Your checkout flow gets 20,000 visitors per week, converts at 10%, and you plan a 50/50 split (10,000 per arm per week) at 95% significance and 80% power. The table shows: after week 1 you can detect only a ~12% relative lift; by week 4 that improves to ~6%; by week 9 you reach ~4%. If the realistic upside of your change is a 5% lift, plan for about 6 weeks. If the realistic upside is 2%, this test is not runnable at your traffic — better to know that today.

When to use it

  • Roadmap triage: kill untestable experiment ideas before design and engineering time is spent.
  • Setting expectations: give stakeholders a runtime with a rationale, instead of "we'll see how it goes".
  • Choosing test populations: see how much faster the test finishes if you include more pages or segments in scope.

Common mistakes

  • Confusing traffic with test traffic. Only visitors who actually reach the tested experience count. If the change is on step 3 of checkout, use step-3 visitors, not site-wide sessions.
  • Stopping mid-week. Weekend and weekday visitors behave differently; partial weeks bias the sample. Round runtimes to whole weeks.
  • Extending a running test again and again. Deciding week by week whether to continue based on the current p-value is a form of peeking. Set the runtime up front — or use the sequential testing calculator, which is designed for continuous monitoring.
  • Ignoring variance reduction. If you have pre-experiment data on the same users, CUPED can cut these runtimes by 25–50% at typical correlations.

Frequently Asked Questions

What is a minimum detectable effect (MDE)?

The MDE is the smallest true effect your test can reliably detect at your chosen significance and power. If your test's MDE is an 8% relative lift and the variant actually improves conversion by 4%, the test will usually come back "not significant" — not because the effect is not real, but because your test cannot see effects that small at your traffic level.

How long should an A/B test run?

Long enough to collect the sample size required for your target MDE, and always in whole weeks to average out day-of-week patterns. In practice that is usually 2–6 weeks. Under one week risks unrepresentative traffic; beyond about 8 weeks you accumulate risks like cookie churn diluting your assignment, seasonal drift, and organizational impatience — at that point, test a bigger change instead.

Why does the detectable effect shrink so slowly week over week?

Because the MDE scales with one over the square root of the sample size. Doubling your runtime from 2 to 4 weeks only shrinks the detectable effect by about 29%. Going from week 8 to week 9 barely moves it. This is why "let it run a bit longer" is rarely the fix for an insensitive test — traffic, metric choice, and variance reduction (CUPED) are stronger levers.

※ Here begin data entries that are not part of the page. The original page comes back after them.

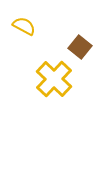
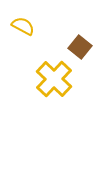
yellow semicircle: moved 1 px left
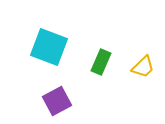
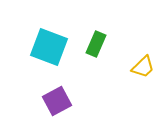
green rectangle: moved 5 px left, 18 px up
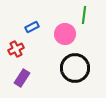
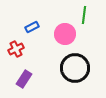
purple rectangle: moved 2 px right, 1 px down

Does an unequal traffic split help me test faster?

No — the opposite. Test sensitivity is limited by the smaller arm. A 90/10 split needs far more total traffic than 50/50 to reach the same MDE, because the 10% arm starves. Unequal splits are justified for risk containment (limiting exposure to a scary change), not for speed. This calculator uses the smaller arm to compute detectability, so you can see the cost directly.

What if the runtime for my target MDE is unacceptably long?

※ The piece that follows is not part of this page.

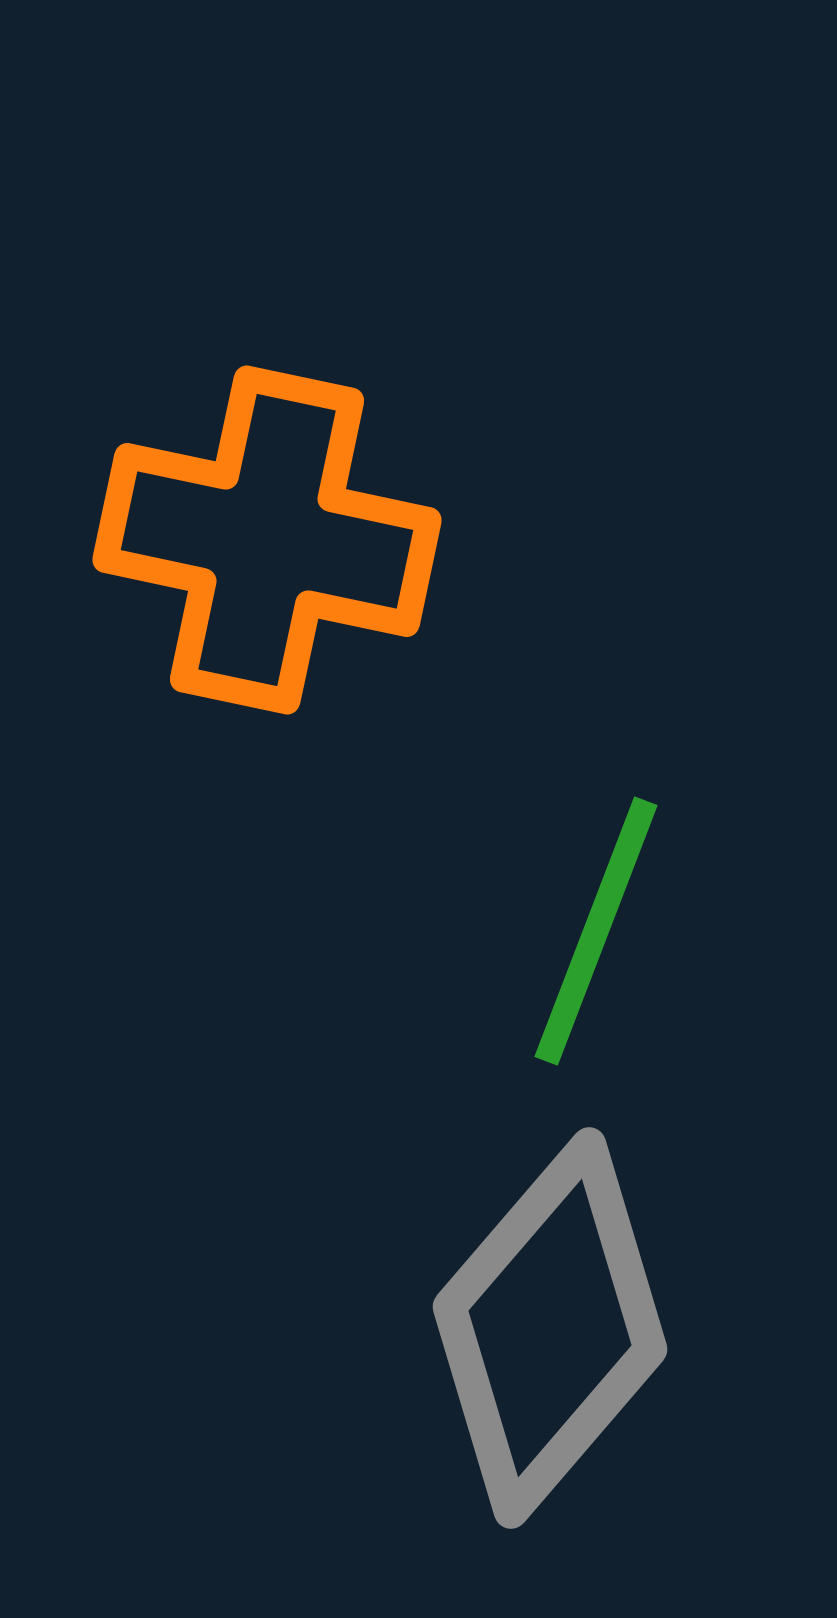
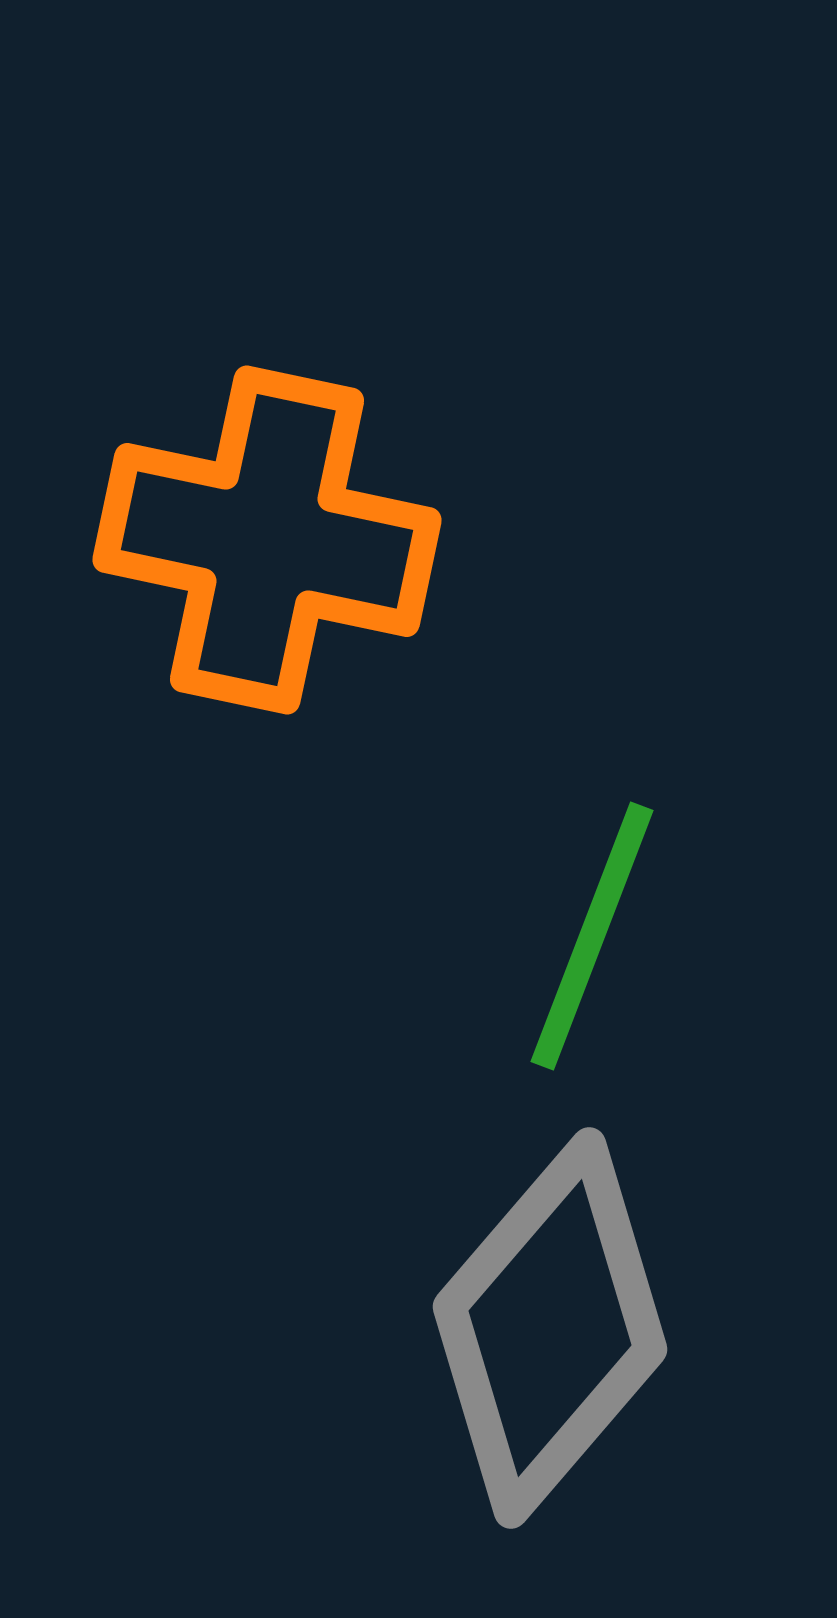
green line: moved 4 px left, 5 px down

You have five options: (1) test a bolder change with a larger expected effect; (2) use a more sensitive upstream metric (clicks rather than purchases); (3) apply variance reduction like CUPED — a correlation of 0.6 cuts runtime by 36%; (4) include more traffic in the test population; (5) accept lower power or higher alpha, with eyes open. Running an 8%-MDE test and hoping for a 3% effect is not an option — it is a coin flip.